Instructions for the task
Return exactly those lines of the material below that fall between the line holding "desarrollando el Municipio" and the line holding "huertas comunitarias para", inclusive.

Data for analysis
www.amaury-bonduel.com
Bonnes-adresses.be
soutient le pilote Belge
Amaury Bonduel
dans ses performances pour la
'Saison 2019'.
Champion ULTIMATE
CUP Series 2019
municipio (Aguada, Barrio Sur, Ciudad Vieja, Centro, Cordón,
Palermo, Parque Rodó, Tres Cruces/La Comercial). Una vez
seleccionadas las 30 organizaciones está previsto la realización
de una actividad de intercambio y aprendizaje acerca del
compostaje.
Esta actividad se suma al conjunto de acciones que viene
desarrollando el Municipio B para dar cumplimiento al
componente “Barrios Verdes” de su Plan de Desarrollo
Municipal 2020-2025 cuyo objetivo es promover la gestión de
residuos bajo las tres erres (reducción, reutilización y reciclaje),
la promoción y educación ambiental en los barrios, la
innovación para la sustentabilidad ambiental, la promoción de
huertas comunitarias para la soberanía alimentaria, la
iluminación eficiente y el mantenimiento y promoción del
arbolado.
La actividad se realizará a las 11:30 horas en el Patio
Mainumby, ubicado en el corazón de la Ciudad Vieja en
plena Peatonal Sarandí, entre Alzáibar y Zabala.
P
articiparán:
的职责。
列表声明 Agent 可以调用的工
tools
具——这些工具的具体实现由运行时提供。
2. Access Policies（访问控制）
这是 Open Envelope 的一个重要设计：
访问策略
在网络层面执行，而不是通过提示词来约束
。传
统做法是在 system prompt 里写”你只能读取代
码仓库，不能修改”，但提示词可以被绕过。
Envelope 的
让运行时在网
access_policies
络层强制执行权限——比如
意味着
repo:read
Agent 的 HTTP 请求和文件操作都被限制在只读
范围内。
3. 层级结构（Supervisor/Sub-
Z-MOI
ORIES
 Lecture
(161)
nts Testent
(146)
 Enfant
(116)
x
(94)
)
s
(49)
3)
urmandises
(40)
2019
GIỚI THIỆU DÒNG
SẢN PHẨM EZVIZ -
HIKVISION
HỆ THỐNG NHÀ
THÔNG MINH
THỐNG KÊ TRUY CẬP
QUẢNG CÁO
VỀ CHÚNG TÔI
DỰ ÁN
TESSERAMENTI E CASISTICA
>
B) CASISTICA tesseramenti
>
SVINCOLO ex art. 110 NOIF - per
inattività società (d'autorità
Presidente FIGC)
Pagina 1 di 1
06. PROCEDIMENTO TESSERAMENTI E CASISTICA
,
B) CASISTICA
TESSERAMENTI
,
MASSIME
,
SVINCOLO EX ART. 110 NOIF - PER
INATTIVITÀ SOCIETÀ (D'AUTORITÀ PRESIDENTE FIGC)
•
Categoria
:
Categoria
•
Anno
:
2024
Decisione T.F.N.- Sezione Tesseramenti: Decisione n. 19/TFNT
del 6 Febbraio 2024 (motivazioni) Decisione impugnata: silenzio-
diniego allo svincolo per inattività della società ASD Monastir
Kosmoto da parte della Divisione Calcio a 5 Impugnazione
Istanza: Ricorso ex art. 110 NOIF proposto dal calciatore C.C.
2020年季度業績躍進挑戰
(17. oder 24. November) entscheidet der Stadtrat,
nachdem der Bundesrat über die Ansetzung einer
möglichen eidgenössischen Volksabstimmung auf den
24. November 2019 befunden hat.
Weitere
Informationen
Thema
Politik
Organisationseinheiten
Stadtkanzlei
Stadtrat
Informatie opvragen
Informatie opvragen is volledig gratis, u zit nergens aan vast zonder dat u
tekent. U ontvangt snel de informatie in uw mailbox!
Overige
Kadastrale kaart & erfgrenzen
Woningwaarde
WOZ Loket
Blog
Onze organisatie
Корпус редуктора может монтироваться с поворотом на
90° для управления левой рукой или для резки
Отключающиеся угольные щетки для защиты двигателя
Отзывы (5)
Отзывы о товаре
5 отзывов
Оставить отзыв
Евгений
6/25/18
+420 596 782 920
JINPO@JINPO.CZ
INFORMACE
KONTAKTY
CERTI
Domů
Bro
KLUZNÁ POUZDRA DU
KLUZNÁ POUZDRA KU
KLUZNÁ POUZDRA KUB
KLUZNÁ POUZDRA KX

Finished task
desarrollando el Municipio B para dar cumplimiento al
componente “Barrios Verdes” de su Plan de Desarrollo
Municipal 2020-2025 cuyo objetivo es promover la gestión de
residuos bajo las tres erres (reducción, reutilización y reciclaje),
la promoción y educación ambiental en los barrios, la
innovación para la sustentabilidad ambiental, la promoción de
huertas comunitarias para la soberanía alimentaria, la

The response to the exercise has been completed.